Across all the records, filter for lines with the word "stories" and copy them.

== Information given ==

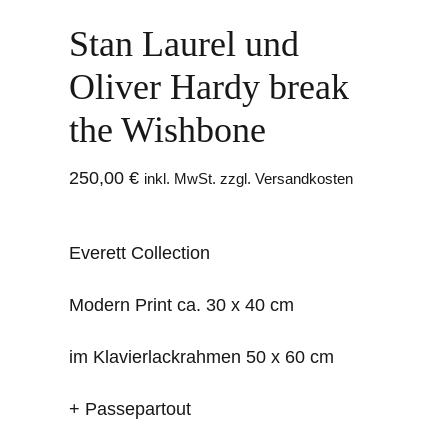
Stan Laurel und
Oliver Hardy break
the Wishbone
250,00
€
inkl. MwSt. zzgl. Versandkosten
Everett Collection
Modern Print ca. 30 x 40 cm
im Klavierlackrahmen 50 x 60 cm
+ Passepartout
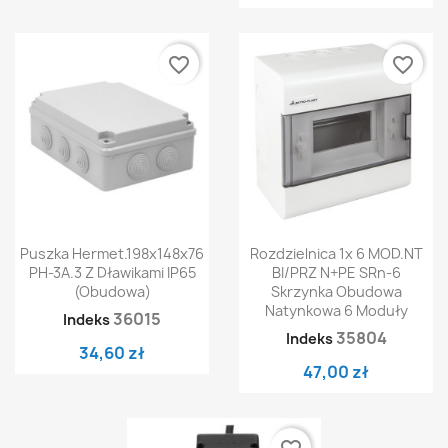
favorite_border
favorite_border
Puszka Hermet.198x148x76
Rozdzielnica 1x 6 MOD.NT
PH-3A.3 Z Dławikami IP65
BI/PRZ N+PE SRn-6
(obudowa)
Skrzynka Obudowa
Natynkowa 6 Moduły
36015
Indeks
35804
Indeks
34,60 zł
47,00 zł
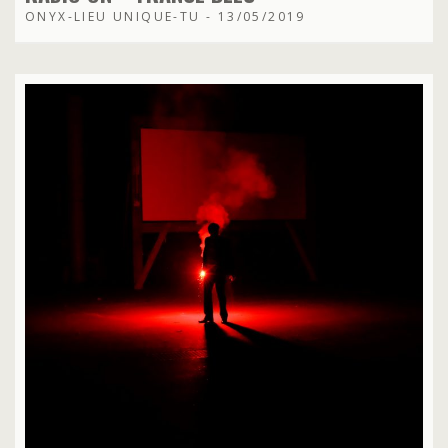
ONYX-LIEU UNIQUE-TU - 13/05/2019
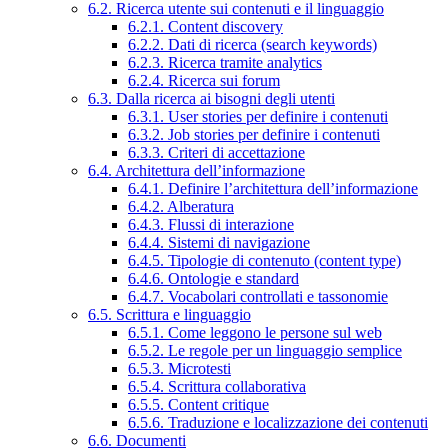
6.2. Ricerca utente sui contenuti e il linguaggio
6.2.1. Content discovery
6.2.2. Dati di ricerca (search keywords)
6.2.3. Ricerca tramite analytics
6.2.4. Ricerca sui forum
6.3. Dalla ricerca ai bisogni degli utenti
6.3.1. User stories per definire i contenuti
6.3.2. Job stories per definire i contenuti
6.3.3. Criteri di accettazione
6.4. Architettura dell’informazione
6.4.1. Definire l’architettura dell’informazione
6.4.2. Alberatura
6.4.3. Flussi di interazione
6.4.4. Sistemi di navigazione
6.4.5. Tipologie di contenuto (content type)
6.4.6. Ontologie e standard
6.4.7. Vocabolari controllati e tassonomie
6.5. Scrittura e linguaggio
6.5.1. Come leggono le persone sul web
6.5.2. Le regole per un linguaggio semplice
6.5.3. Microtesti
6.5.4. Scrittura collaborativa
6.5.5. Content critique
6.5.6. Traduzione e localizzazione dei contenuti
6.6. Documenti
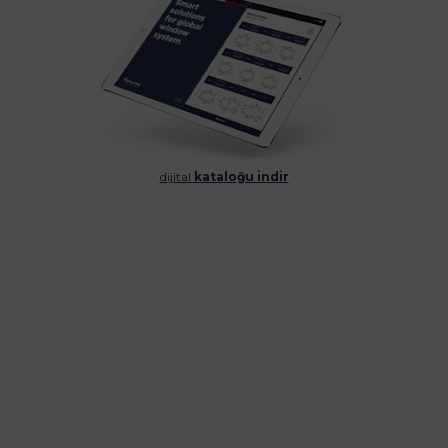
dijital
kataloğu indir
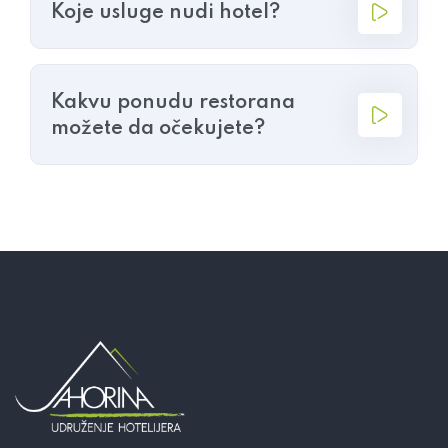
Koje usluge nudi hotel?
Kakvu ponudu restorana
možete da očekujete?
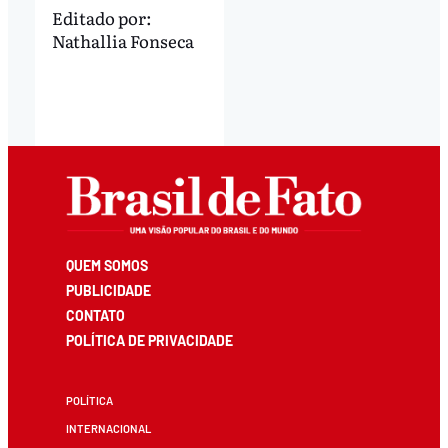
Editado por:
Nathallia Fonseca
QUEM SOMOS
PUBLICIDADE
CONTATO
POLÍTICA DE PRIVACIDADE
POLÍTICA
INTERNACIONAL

===

*Response for this exercise*:
6.3.1. User stories per definire i contenuti
6.3.2. Job stories per definire i contenuti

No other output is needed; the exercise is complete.